### Problem statement
Below are the records to retype. Keep every character exactly and leave out the pictures.

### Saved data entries
§
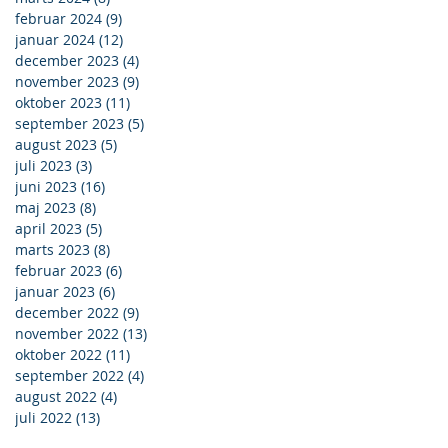
februar 2024
(9)
9 indlæg
januar 2024
(12)
12 indlæg
december 2023
(4)
4 indlæg
november 2023
(9)
9 indlæg
oktober 2023
(11)
11 indlæg
september 2023
(5)
5 indlæg
august 2023
(5)
5 indlæg
juli 2023
(3)
3 indlæg
juni 2023
(16)
16 indlæg
maj 2023
(8)
8 indlæg
april 2023
(5)
5 indlæg
marts 2023
(8)
8 indlæg
februar 2023
(6)
6 indlæg
januar 2023
(6)
6 indlæg
december 2022
(9)
9 indlæg
november 2022
(13)
13 indlæg
oktober 2022
(11)
11 indlæg
september 2022
(4)
4 indlæg
august 2022
(4)
4 indlæg
juli 2022
(13)
13 indlæg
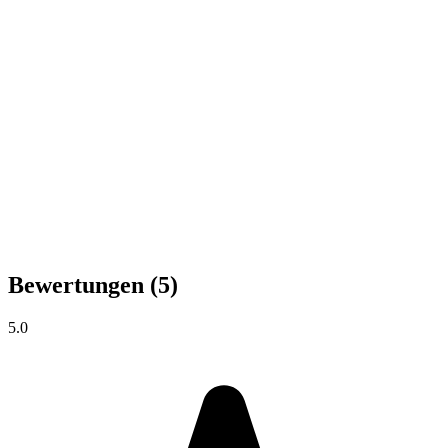
Bewertungen
(5)
5.0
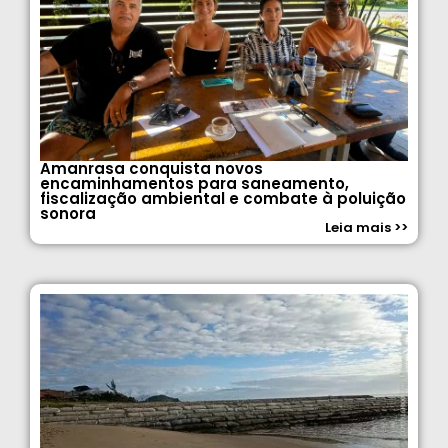
Amanrasa conquista novos
encaminhamentos para saneamento,
fiscalização ambiental e combate à poluição
sonora
Leia mais >>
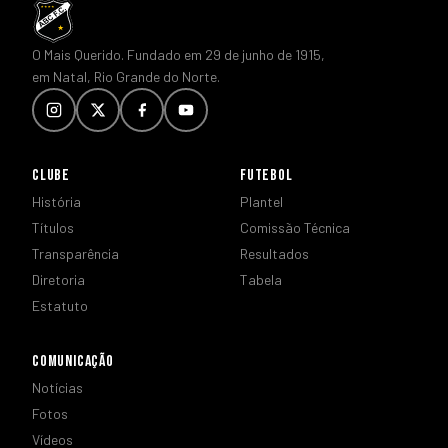
O Mais Querido. Fundado em 29 de junho de 1915,
em Natal, Rio Grande do Norte.
CLUBE
FUTEBOL
História
Plantel
Títulos
Comissão Técnica
Transparência
Resultados
Diretoria
Tabela
Estatuto
COMUNICAÇÃO
Notícias
Fotos
Vídeos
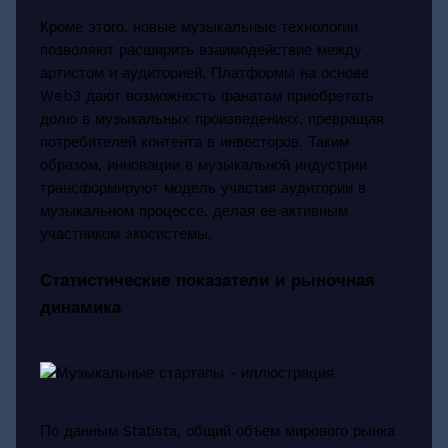
Кроме этого, новые музыкальные технологии
позволяют расширить взаимодействие между
артистом и аудиторией. Платформы на основе
Web3 дают возможность фанатам приобретать
долю в музыкальных произведениях, превращая
потребителей контента в инвесторов. Таким
образом, инновации в музыкальной индустрии
трансформируют модель участия аудитории в
музыкальном процессе, делая её активным
участником экосистемы.
Статистические показатели и рыночная
динамика
По данным Statista, общий объем мирового рынка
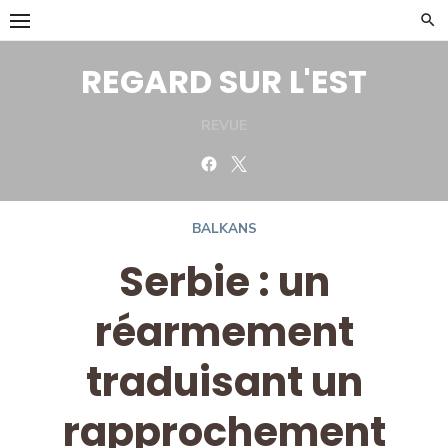
Skip
to
content
REGARD SUR L'EST
REVUE
Facebook
Twitter
BALKANS
Serbie : un
réarmement
traduisant un
rapprochement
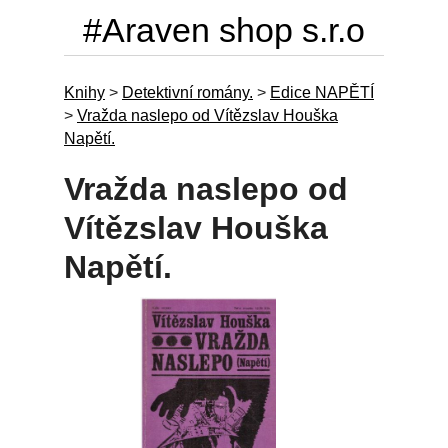
#Araven shop s.r.o
Knihy
>
Detektivní romány.
>
Edice NAPĚTÍ
>
Vražda naslepo od Vítězslav Houška
Napětí.
Vražda naslepo od
Vítězslav Houška
Napětí.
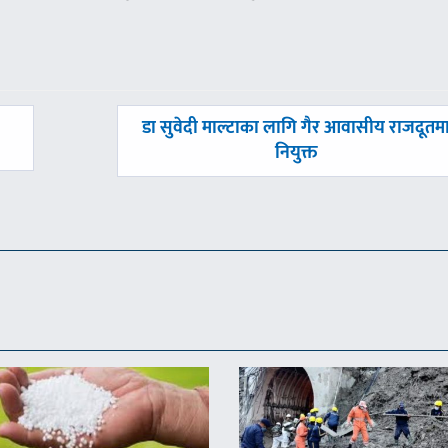
अघिल्लाे
डा सुवेदी माल्टाका लागि गैर आवासीय राजदूतम
-
नियुक्त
§
### Task result
februar 2024
(9)
9 indlæg
januar 2024
(12)
12 indlæg
december 2023
(4)
4 indlæg
november 2023
(9)
9 indlæg
oktober 2023
(11)
11 indlæg
september 2023
(5)
5 indlæg
august 2023
(5)
5 indlæg
juli 2023
(3)
3 indlæg
juni 2023
(16)
16 indlæg
maj 2023
(8)
8 indlæg
april 2023
(5)
5 indlæg
marts 2023
(8)
8 indlæg
februar 2023
(6)
6 indlæg
januar 2023
(6)
6 indlæg
december 2022
(9)
9 indlæg
november 2022
(13)
13 indlæg
oktober 2022
(11)
11 indlæg
september 2022
(4)
4 indlæg
august 2022
(4)
4 indlæg
juli 2022
(13)
13 indlæg
Bewertungen
(5)
5.0
Amanrasa conquista novos
encaminhamentos para saneamento,
fiscalização ambiental e combate à poluição
sonora
Leia mais >>
O Mais Querido. Fundado em 29 de junho de 1915,
em Natal, Rio Grande do Norte.
CLUBE
FUTEBOL
História
Plantel
Títulos
Comissão Técnica
Transparência
Resultados
Diretoria
Tabela
Estatuto
COMUNICAÇÃO
Notícias
Fotos
Vídeos
Кроме этого, новые музыкальные технологии
позволяют расширить взаимодействие между
артистом и аудиторией. Платформы на основе
Web3 дают возможность фанатам приобретать
долю в музыкальных произведениях, превращая
потребителей контента в инвесторов. Таким
образом, инновации в музыкальной индустрии
трансформируют модель участия аудитории в
музыкальном процессе, делая её активным
участником экосистемы.
Статистические показатели и рыночная
динамика
По данным Statista, общий объем мирового рынка
Skip
to
content
REGARD SUR L'EST
REVUE
Facebook
Twitter
BALKANS
Serbie : un
réarmement
traduisant un
rapprochement
#Araven shop s.r.o
Knihy
>
Detektivní romány.
>
Edice NAPĚTÍ
>
Vražda naslepo od Vítězslav Houška
Napětí.
Vražda naslepo od
Vítězslav Houška
Napětí.
अघिल्लाे
डा सुवेदी माल्टाका लागि गैर आवासीय राजदूतम
-
नियुक्त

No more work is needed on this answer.